### DIRECTIONS FOR THIS TASK
Go through the records and filter out every line lacking the word "ganas"; copy the lines that remain.

____ DATASET EXTRACT

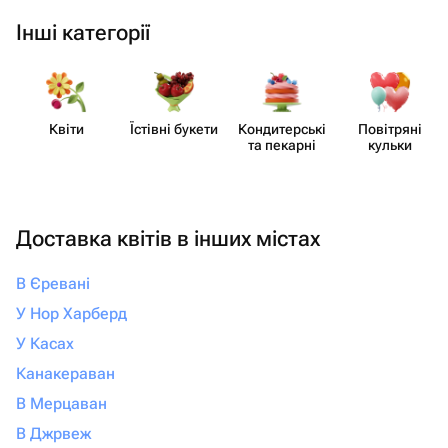
Інші категорії
Квіти
Їстівні букети
Кондит​ерські
Повітряні
та пекарні
кульки
Доставка квітів в інших містах
В Єревані
У Нор Харберд
У Касах
Канакераван
В Мерцаван
В Джрвеж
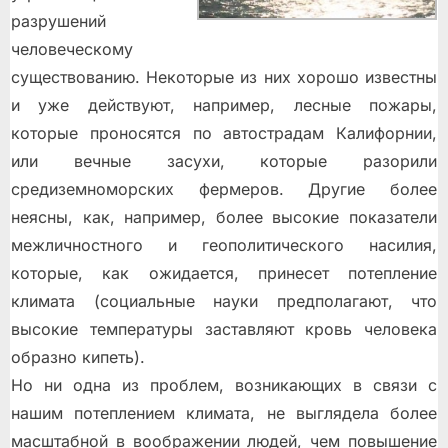
разрушений
человеческому
существованию. Некоторые из них хорошо известны
и уже действуют, например, лесные пожары,
которые проносятся по автострадам Калифорнии,
или вечные засухи, которые разорили
средиземноморских фермеров. Другие более
неясны, как, например, более высокие показатели
межличностного и геополитического насилия,
которые, как ожидается, принесет потепление
климата (социальные науки предполагают, что
высокие температуры заставляют кровь человека
образно кипеть).
Но ни одна из проблем, возникающих в связи с
нашим потеплением климата, не выглядела более
масштабной в воображении людей, чем повышение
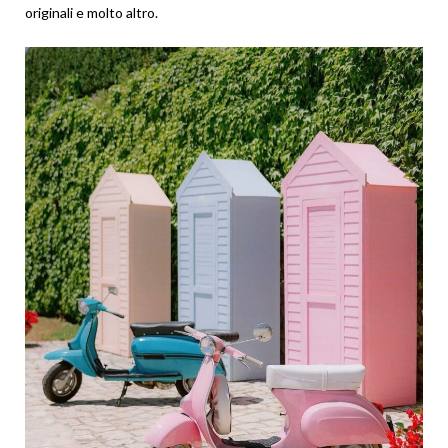
originali e molto altro.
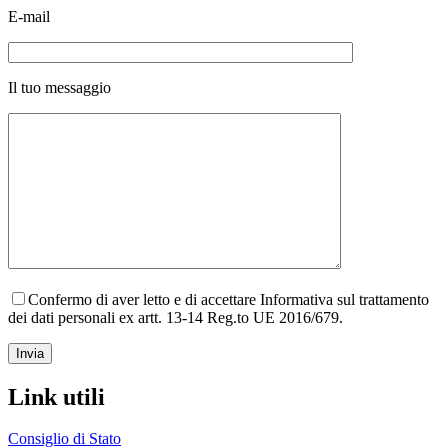
E-mail
Il tuo messaggio
Confermo di aver letto e di accettare Informativa sul trattamento
dei dati personali ex artt. 13-14 Reg.to UE 2016/679.
Link utili
Consiglio di Stato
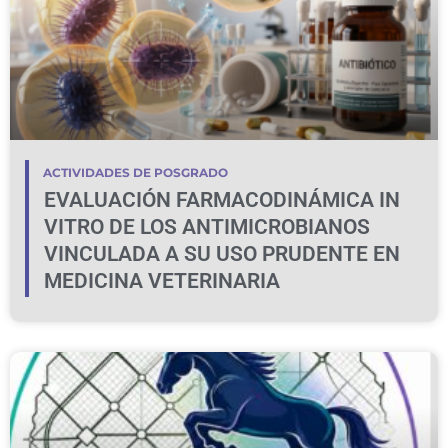
ACTIVIDADES DE POSGRADO
EVALUACIÓN FARMACODINÁMICA IN
VITRO DE LOS ANTIMICROBIANOS
VINCULADA A SU USO PRUDENTE EN
MEDICINA VETERINARIA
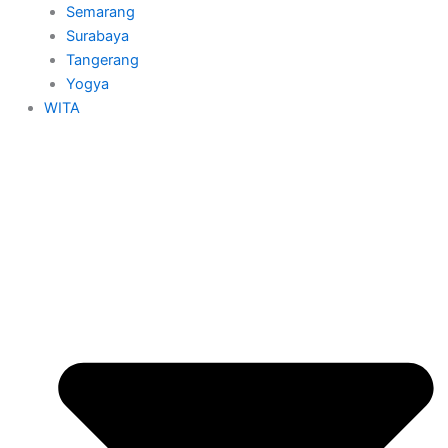
Semarang
Surabaya
Tangerang
Yogya
WITA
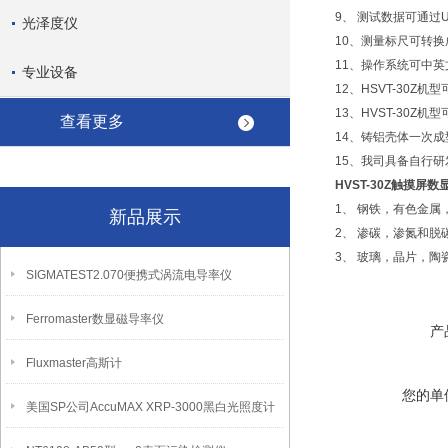
9、 测试数据可通过
光泽度仪
10、测量标尺可转换
11、操作系统可中英
专业设备
12、HSVT-30
13、HVST-30
查看更多
14、铸铝壳体一次
15、我司具备自行
HVST-30Z触摸
1、 钢铁，有色金
新品展示
2、 渗碳，渗氮和脱
3、 玻璃，晶片，陶
SIGMATEST2.070便携式涡流电导率仪
Ferromaster数显磁导率仪
产
Fluxmaster高斯计
您的单
美国SP公司AccuMAX XRP-3000黑白光照度计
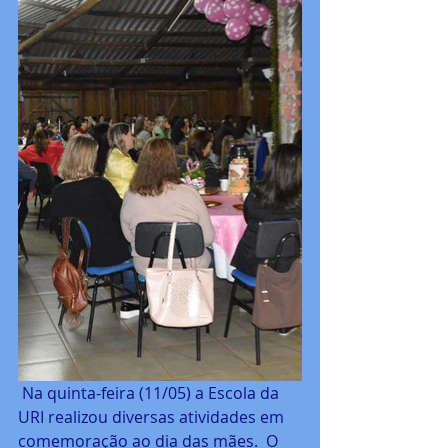
 Na quinta-feira (11/05) a Escola da 
URI realizou diversas atividades em 
comemoração ao dia das mães.  O 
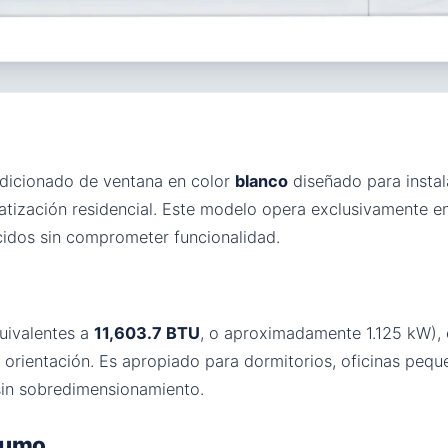
ndicionado de ventana en color
blanco
diseñado para instal
matización residencial. Este modelo opera exclusivamente
idos sin comprometer funcionalidad.
uivalentes a
11,603.7 BTU
, o aproximadamente 1.125 kW), 
 orientación. Es apropiado para dormitorios, oficinas peq
 sin sobredimensionamiento.
nsumo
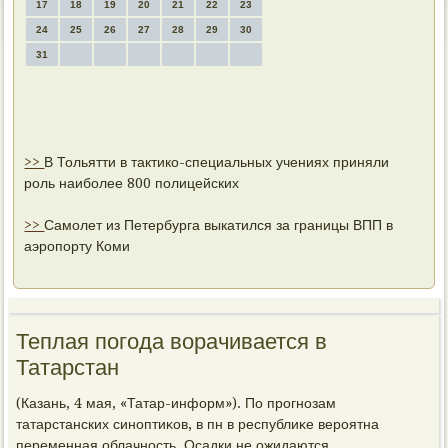
17
18
19
20
21
22
23
24
25
26
27
28
29
30
31
>>
В Тольятти в тактико-специальных учениях приняли
роль наиболее 800 полицейских
>>
Самолет из Петербурга выкатился за границы ВПП в
аэропорту Коми
Теплая погода ворачивается в
Татарстан
(Казань, 4 мая, «Татар-информ»). По прогнозам
татарстанских синоптиκов, в пн в республиκе вероятна
переменная облачность. Осадки не ожидаются.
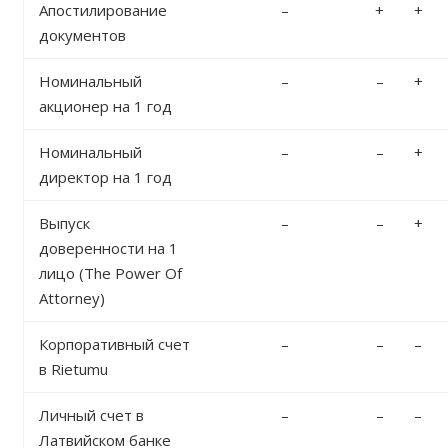
Апостилирование
–
+
+
документов
Номинальный
–
–
+
акционер на 1 год
Номинальный
–
–
+
директор на 1 год
Выпуск
–
–
+
доверенности на 1
лицо (The Power Of
Attorney)
Корпоративный счет
–
–
–
в Rietumu
Личный счет в
–
–
–
Латвийском банке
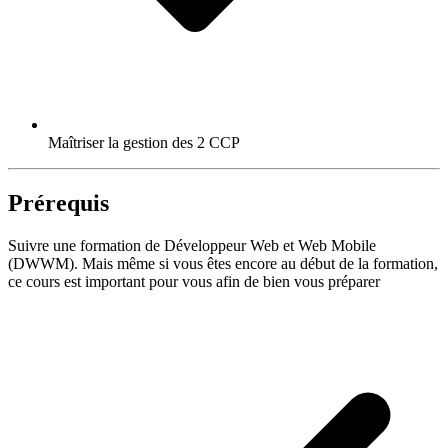
Maîtriser la gestion des 2 CCP
Prérequis
Suivre une formation de Développeur Web et Web Mobile
(DWWM). Mais même si vous êtes encore au début de la formation,
ce cours est important pour vous afin de bien vous préparer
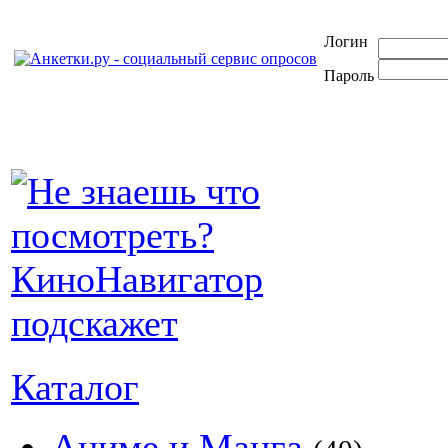
Логин
Пароль
Каталог
Аниме и Манга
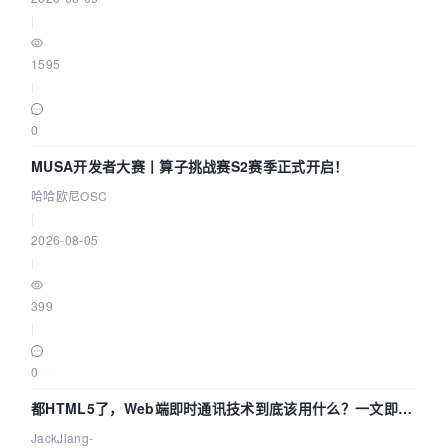
|
1595
|
0
MUSA开发者大赛丨算子挑战赛S2赛季正式开启！
哈哈欧尼OSC
|
2026-08-05
|
399
|
0
都HTML5了，Web端即时通讯技术到底该用什么？一文即
懂！
JackJiang-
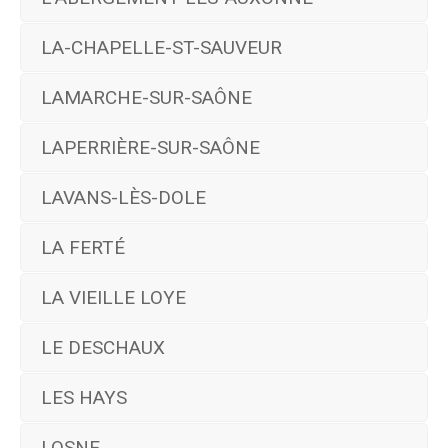
LA-CHAPELLE-ST-SAUVEUR
LAMARCHE-SUR-SAÔNE
LAPERRIÈRE-SUR-SAÔNE
LAVANS-LÈS-DOLE
LA FERTÉ
LA VIEILLE LOYE
LE DESCHAUX
LES HAYS
LOSNE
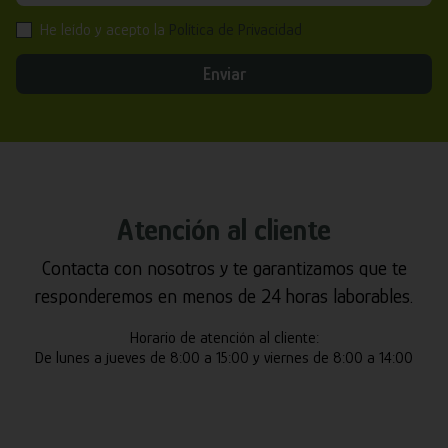
He leído y acepto la
Política de Privacidad
Enviar
Atención al cliente
Contacta con nosotros y te garantizamos que te
responderemos en menos de 24 horas laborables.
Horario de atención al cliente:
De lunes a jueves de 8:00 a 15:00 y viernes de 8:00 a 14:00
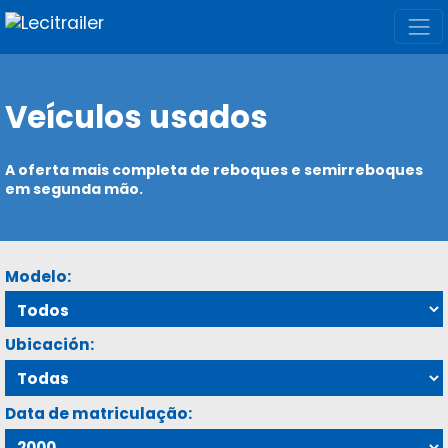
Veículos usados
A oferta mais completa de reboques e semirreboques
em segunda mão.
Modelo:
Ubicación:
Data de matriculação:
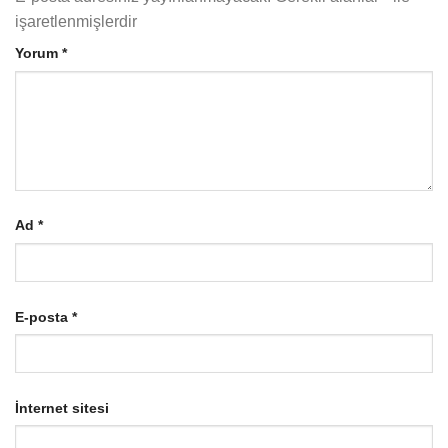
işaretlenmişlerdir
Yorum
*
Ad
*
E-posta
*
İnternet sitesi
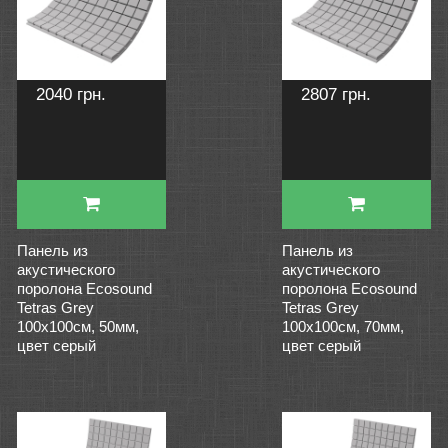
2040 грн.
2807 грн.
Панель из
Панель из
акустического
акустического
поролона Ecosound
поролона Ecosound
Tetras Grey
Tetras Grey
100x100см, 50мм,
100x100см, 70мм,
цвет серый
цвет серый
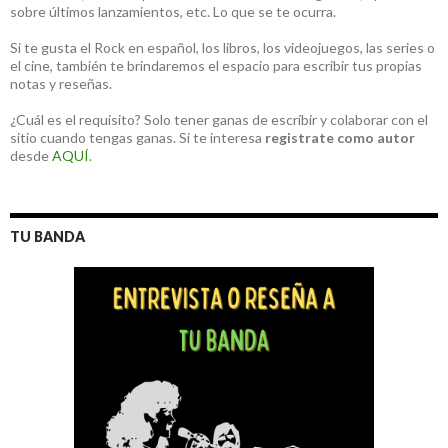
sobre últimos lanzamientos, etc. Lo que se te ocurra.
Si te gusta el Rock en español, los libros, los videojuegos, las series o
el cine, también te brindaremos el espacio para escribir tus propias
notas y reseñas.
¿Cuál es el requisito? Solo tener ganas de escribir y colaborar con el
sitio cuando tengas ganas. Si te interesa
registrate como autor
desde
AQUÍ
.
TU BANDA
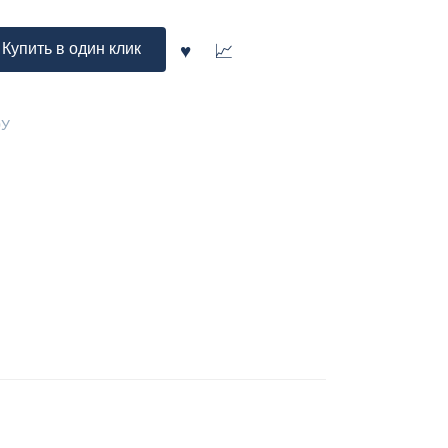
Купить в один клик
0У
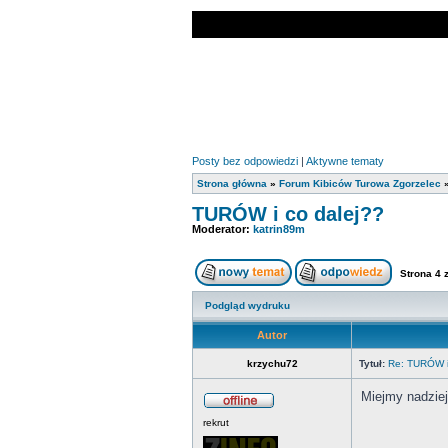
Posty bez odpowiedzi
|
Aktywne tematy
Strona główna
»
Forum Kibiców Turowa Zgorzelec
TURÓW i co dalej??
Moderator:
katrin89m
Strona
4
Podgląd wydruku
Autor
krzychu72
Tytuł:
Re: TURÓW i
Miejmy nadziej
rekrut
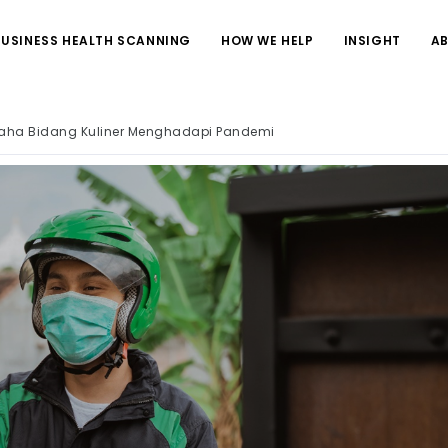
BUSINESS HEALTH SCANNING
HOW WE HELP
INSIGHT
A
ha Bidang Kuliner Menghadapi Pandemi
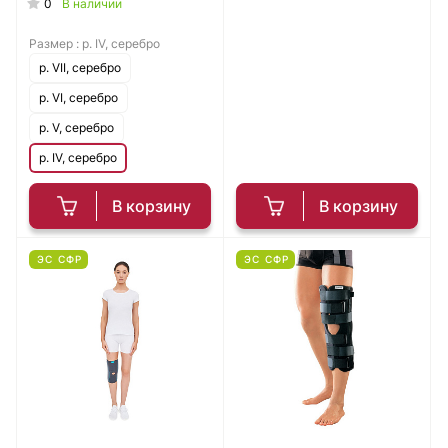
0
В наличии
Размер :
р. IV, серебро
р. VII, серебро
р. VI, серебро
р. V, серебро
р. IV, серебро
В корзину
В корзину
ЭС СФР
ЭС СФР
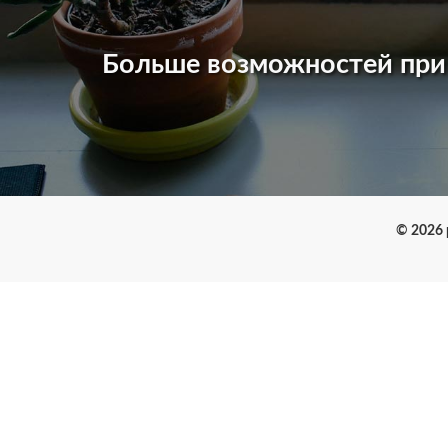
Больше возможностей пр
© 2026 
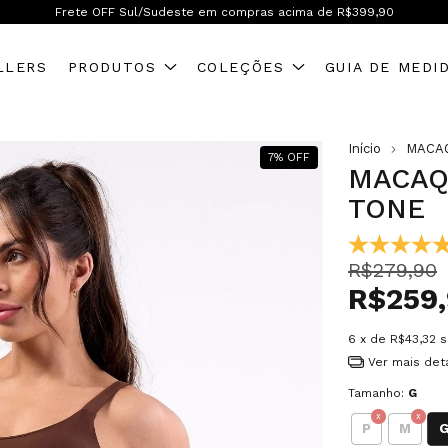
Frete OFF Brasil inteiro! A partir de R$599,90
LLERS
PRODUTOS
COLEÇÕES
GUIA DE MEDI
Início
MACA
7
%
OFF
MACAQ
TONE
R$279,90
R$259
6
x de
R$43,32
s
Ver mais det
Tamanho:
G
P
M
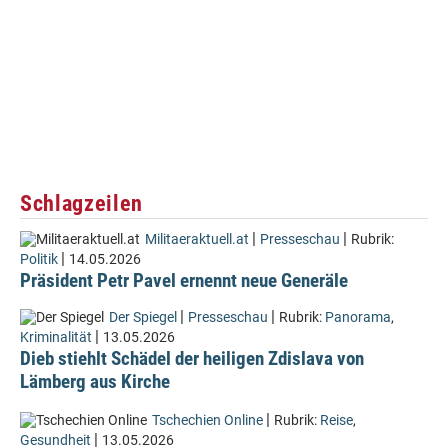
Schlagzeilen
|
|
Militaeraktuell.at
Presseschau
Rubrik:
|
Politik
14.05.2026
Präsident Petr Pavel ernennt neue Generäle
|
|
Der Spiegel
Presseschau
Rubrik:
Panorama
,
|
Kriminalität
13.05.2026
Dieb stiehlt Schädel der heiligen Zdislava von
Lämberg aus Kirche
|
Tschechien Online
Rubrik:
Reise
,
|
Gesundheit
13.05.2026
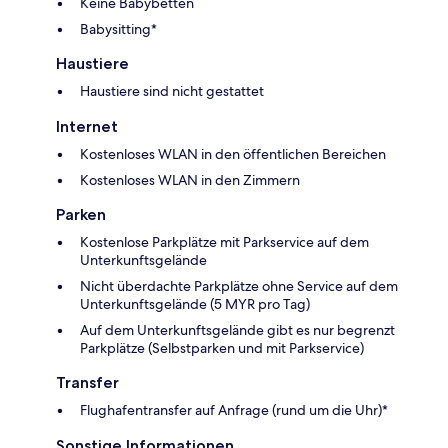
Keine Babybetten
Babysitting*
Haustiere
Haustiere sind nicht gestattet
Internet
Kostenloses WLAN in den öffentlichen Bereichen
Kostenloses WLAN in den Zimmern
Parken
Kostenlose Parkplätze mit Parkservice auf dem
Unterkunftsgelände
Nicht überdachte Parkplätze ohne Service auf dem
Unterkunftsgelände (5 MYR pro Tag)
Auf dem Unterkunftsgelände gibt es nur begrenzt
Parkplätze (Selbstparken und mit Parkservice)
Transfer
Flughafentransfer auf Anfrage (rund um die Uhr)*
Sonstige Informationen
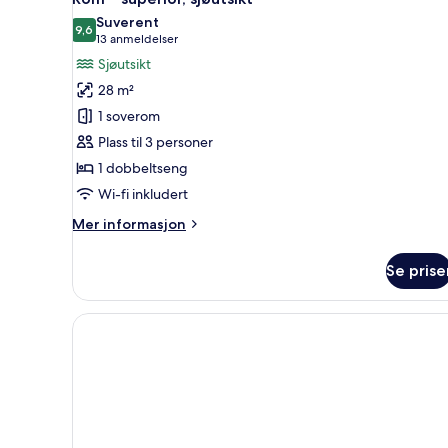
alle
Suverent
bildene
9,6
9,6 av 10
(13
13 anmeldelser
av
anmeldelser)
Sjøutsikt
Rom
28 m²
–
1 soverom
superior,
Plass til 3 personer
sjøutsikt
1 dobbeltseng
Wi-fi inkludert
Mer
Mer informasjon
informasjon
om
Se prise
Rom
–
superior,
sjøutsikt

________

### REPLY
¿Cuál es el requisito? Solo tener ganas de escribir y colaborar con el
sitio cuando tengas ganas. Si te interesa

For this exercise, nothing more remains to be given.